PHILADELPHIA (WPVI) — Pancreatic cancer has long had one of the lowest survival rates.
But progress is being made, with new combinations of treatments.
Now, local researchers are taking a fresh approach to understanding this cancer.
Last December, Bill Ferraro didn’t know why his stomach felt full so quickly.
“Being a typical guy, it was kind of like – I’ll be fine, I’ll be fine,” Ferraro recalls.
Then Ferraro got a reality check from his wife.
“She said, Go look in the mirror, you’re yellow. So I went, looked, and I went – ‘Oh my goodness.’ She’s right,” he says
Soon, he was at Temple Hospital, having a stent put in to drain the bile.
Doctors also discovered a cancerous mass the Ampulla of Vater, where ducts from the pancreas and gall bladder drain into the intestine.
Dr. Sanjay Reddy of Fox Chase Cancer Center has begun a study of the environmental factors that might contribute to the primary type of pancreatic cancer.

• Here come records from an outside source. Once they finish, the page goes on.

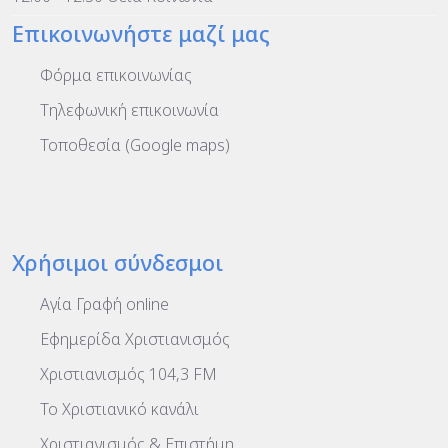
Επικοινωνήστε μαζί μας
Φόρμα επικοινωνίας
Τηλεφωνική επικοινωνία
Τοποθεσία (Google maps)
Χρήσιμοι σύνδεσμοι
Αγία Γραφή online
Εφημερίδα Χριστιανισμός
Χριστιανισμός 104,3 FM
To Χριστιανικό κανάλι
Χριστιανισμός & Επιστήμη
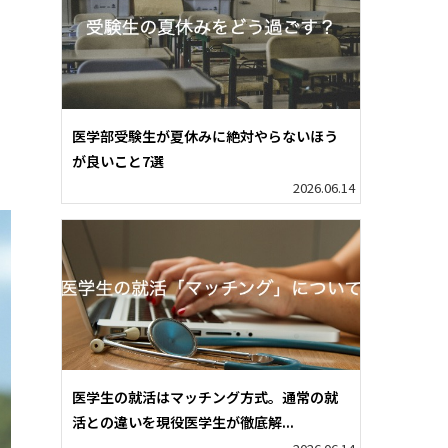
医学部受験生が夏休みに絶対やらないほう
が良いこと7選
2026.06.14
医学生の就活はマッチング方式。通常の就
活との違いを現役医学生が徹底解...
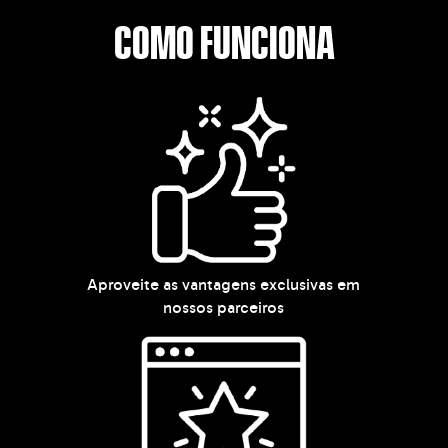
COMO FUNCIONA
Aproveite as vantagens exclusivas em
nossos parceiros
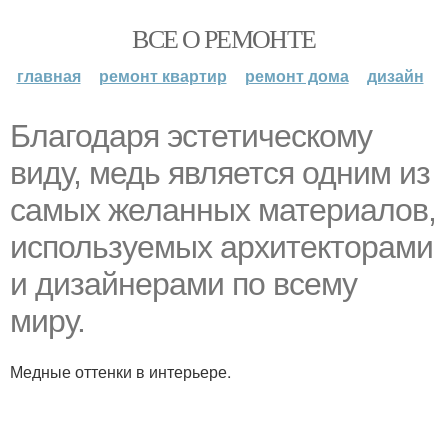
ВСЕ О РЕМОНТЕ
главная
ремонт квартир
ремонт дома
дизайн
Благодаря эстетическому
виду, медь является одним из
самых желанных материалов,
используемых архитекторами
и дизайнерами по всему
миру.
Медные оттенки в интерьере.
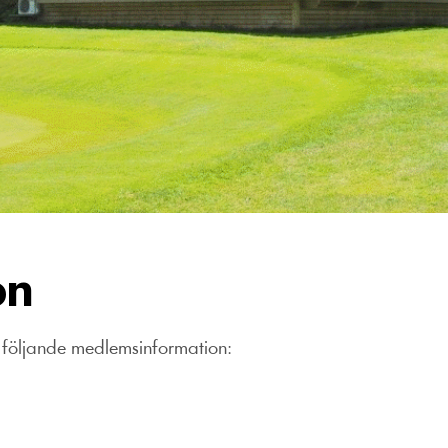
on
t följande medlemsinformation:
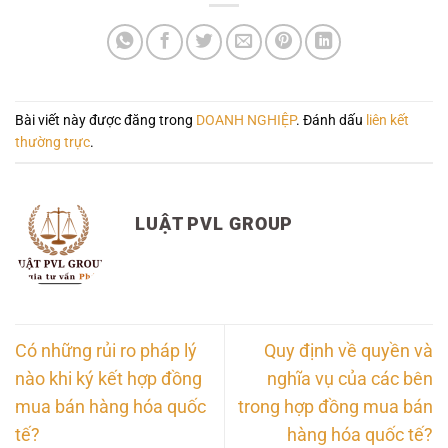
Bài viết này được đăng trong
DOANH NGHIỆP
. Đánh dấu
liên kết
thường trực
.
LUẬT PVL GROUP
Có những rủi ro pháp lý
Quy định về quyền và
nào khi ký kết hợp đồng
nghĩa vụ của các bên
mua bán hàng hóa quốc
trong hợp đồng mua bán
tế?
hàng hóa quốc tế?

“Where do you live? What sorts of food do you eat? What’s your lifestyle like? What’s your stress level like?” explains Dr. Reddy.
But his team isn’t just interested in the environment around the person, but around the tumor.
“It’s surrounded by your natural microbiome – bacteria, and fungi, and whatever else,” he says, adding, “This is where like, dietary issues, fats, sugars, lifestyle factors, like smoking and drinking, potentially can affect it.”
Blood, saliva, and other tissue will be collected at many points during a patient’s care, along with the lifestyle questionnaires.
Dr. Reddy says the survivorship needle is slowly moving on pancreatic cancer.
However, this study could move it even more by showing the way for better combinations of surgery, chemotherapy and radiation.
After his surgery and chemotherapy, Ferraro is cancer-free, regaining his strength, and looking forward to long beach walks near his home in Brigantine – and cheering the Phillies in person.
“We’re huge Philly fans. So I do a lot of baseball games,” Bill says happily.
Dr. Reddy says the study won’t just look at who gets pancreatic cancer, but why some people respond better to some treatments than others.
It all could help doctors treating other cancers, too.